DATA EXTRACT ▸
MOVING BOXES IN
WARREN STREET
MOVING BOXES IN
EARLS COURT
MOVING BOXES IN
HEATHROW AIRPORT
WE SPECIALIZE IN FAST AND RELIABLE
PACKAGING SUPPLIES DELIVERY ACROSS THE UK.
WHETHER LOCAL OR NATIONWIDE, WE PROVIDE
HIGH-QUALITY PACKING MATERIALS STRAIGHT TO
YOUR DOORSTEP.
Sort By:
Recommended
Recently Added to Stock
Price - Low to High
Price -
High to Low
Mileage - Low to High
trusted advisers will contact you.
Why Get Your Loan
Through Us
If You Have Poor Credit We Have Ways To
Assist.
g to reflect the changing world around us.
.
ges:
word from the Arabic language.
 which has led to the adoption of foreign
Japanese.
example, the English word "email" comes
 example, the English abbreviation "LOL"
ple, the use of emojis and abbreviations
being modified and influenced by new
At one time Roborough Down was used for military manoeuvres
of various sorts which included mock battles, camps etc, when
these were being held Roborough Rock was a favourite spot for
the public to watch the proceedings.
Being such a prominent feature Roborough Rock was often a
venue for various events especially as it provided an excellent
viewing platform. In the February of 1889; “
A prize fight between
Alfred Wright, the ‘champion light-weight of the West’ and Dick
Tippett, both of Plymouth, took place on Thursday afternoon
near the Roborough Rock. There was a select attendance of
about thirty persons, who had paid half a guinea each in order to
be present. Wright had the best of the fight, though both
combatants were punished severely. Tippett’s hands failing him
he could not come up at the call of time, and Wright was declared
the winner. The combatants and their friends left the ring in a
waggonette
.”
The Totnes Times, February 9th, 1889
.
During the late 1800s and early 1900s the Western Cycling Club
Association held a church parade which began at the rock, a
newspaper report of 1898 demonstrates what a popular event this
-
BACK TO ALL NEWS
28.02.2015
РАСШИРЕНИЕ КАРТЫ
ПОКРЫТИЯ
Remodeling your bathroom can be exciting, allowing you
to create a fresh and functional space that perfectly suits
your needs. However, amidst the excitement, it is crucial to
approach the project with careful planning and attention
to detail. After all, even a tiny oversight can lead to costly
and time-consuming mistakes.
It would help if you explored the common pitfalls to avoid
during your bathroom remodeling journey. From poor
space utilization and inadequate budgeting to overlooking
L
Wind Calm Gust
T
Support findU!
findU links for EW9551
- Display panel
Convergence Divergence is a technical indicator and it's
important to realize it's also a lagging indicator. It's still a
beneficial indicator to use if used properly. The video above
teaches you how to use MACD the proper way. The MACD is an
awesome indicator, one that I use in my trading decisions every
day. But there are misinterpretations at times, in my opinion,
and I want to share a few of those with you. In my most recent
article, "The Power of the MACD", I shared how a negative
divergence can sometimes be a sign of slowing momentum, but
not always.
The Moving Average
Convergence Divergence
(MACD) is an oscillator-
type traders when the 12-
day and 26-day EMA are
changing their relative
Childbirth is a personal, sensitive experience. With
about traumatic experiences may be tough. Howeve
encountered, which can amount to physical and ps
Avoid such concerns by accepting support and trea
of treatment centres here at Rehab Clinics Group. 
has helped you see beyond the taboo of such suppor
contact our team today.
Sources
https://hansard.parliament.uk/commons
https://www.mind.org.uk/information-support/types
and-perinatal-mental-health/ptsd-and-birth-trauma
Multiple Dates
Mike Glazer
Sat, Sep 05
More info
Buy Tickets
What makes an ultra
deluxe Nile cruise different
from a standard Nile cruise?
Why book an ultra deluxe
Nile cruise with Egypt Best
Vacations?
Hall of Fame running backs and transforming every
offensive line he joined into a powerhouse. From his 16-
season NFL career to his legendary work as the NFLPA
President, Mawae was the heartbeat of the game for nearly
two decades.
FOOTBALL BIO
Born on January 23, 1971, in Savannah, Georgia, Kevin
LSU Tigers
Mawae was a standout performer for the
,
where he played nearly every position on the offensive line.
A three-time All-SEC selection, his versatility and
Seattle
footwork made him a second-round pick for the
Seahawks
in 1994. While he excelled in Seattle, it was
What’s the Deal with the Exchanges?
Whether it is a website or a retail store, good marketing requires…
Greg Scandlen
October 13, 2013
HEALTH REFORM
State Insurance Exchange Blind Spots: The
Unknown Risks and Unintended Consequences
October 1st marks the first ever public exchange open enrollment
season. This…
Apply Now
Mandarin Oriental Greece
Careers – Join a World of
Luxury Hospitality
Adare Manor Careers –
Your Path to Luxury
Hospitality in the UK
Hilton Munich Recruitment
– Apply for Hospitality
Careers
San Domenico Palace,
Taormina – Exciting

WHAT THE EXERCISE ASKS ▸ For each line of the entries that holds the word "changing", pull that line out.

RESULT OF THE TASK ▸
g to reflect the changing world around us.
changing their relative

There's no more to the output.